At best, the kids will be crabby and stir-crazy as they don’t get enough physical activity because they’re now tethered to their parents’ work spaces all day, running around the living room in lieu of fresh air. Without social interactions with other children, they constantly seek parental attention in bad ways, further straining the mood at home. And these are ideal scenarios….Even those who found a short-term solution because they had the luxury to hit the pause button on their projects and careers this spring to manage the effects of the pandemic — predicated on the assumption that the fall would bring a return to school and child care — may now have no choice but to leave the work force.

Since most people do not have that pause-button luxury, we must have schools.

It’s a startling picture of the two-pronged pressure pinching American parents. On one side, there’s parenting with a bloated job description, beyond love, food, and shelter, adding lots of stimulation and affirmation (though not, under normal circumstances, education).  On the other side, not only economic necessity but also identity features work as the organizing principle of life. The scene set that way,  if we pose the question again–what are schools for?—we get a hard answer. Schools are for keeping children of workers safe during the day to make those workers more productive. Schools also are for infusing in children skills and habits to make them useful future workers.

But surely that’s not what we think school is for.

Perelman does not deserve my ire.  I’m as smitten with her marbled banana bread and chocolate chunk cookies  as anyone else. She merely lets slip a more pointed variation of what other parents wink to each other each September. Or what school principals say year after year at parent-info nights, that we’re doing right by your children by preparing them for jobs that don’t even exist yet. (Those must be doozies, given how many jobs that we kind of liked having have withered in the pandemic.)

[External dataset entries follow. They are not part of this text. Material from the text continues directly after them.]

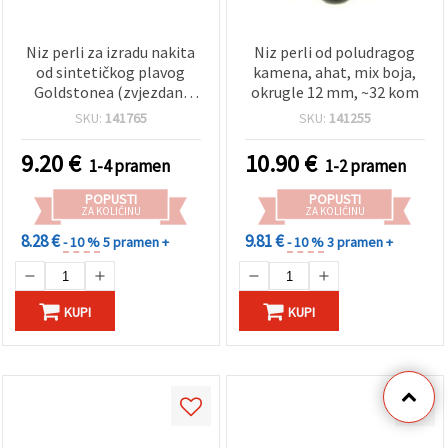
Niz perli za izradu nakita
Niz perli od poludragog
od sintetičkog plavog
kamena, ahat, mix boja,
Goldstonea (zvjezdani
okrugle 12 mm, ~32 kom
kamen), bojene u
SKU:
141765
SKU:
141255
ponoćno plavu boju,
okrugle 12 mm, oko 32
9.20
€
10.90
€
1-4 pramen
1-2 pramen
kom – Kozmični sjaj
POPUSTI
POPUSTI
ZA KOLIČINU
ZA KOLIČINU
8.28 €
9.81 €
- 10 %
5 pramen +
- 10 %
3 pramen +
KUPI
KUPI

Another Massachusetts document offers yet more language helping recall right relationship between parents, children, and education.  New England’s First Fruits recorded in 1643 that, after settlers built houses, churches, and government, “one of the next things we longed for and looked after was to advance Learning and perpetuate to Posterity dreading to leave and illiterate Ministery to the Churches, when our present Ministers shall lie in the Dust.” We see in this text again the case for education as a way to transmit correct belief. But this one also has two other insights.  First, the reason parents want school for children is longing for their good, a desire that they learn and a willingness to build institutions to make learning happen.  Second, parental limitations—indeed, human limitations of life span and contingency—are what motivates education.  Advancing learning, handing on the good you know, is a way parents can provide for children when they no longer are present to do so physically.

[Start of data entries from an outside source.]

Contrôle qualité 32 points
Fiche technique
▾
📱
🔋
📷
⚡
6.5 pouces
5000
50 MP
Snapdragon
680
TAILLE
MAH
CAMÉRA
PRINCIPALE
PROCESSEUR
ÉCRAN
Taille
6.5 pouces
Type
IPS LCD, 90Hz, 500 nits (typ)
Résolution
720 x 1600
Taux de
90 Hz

This here is a much better motivation for school than Perelman’s underlying assumption: school is for training up some workers and providing babysitting for others.  No offense meant to Perelman. She’s faulting the economics that determine the problem.  New England’s First Fruits was boasting of a colonial achievement predating even the pathbreaking “Old Deluder Satan” act. To secure blessings for themselves and their posterity, settlers needed schools.  What a relief then, for them and posterity, that one John Harvard felt stirred to donate funds for new university in 1636.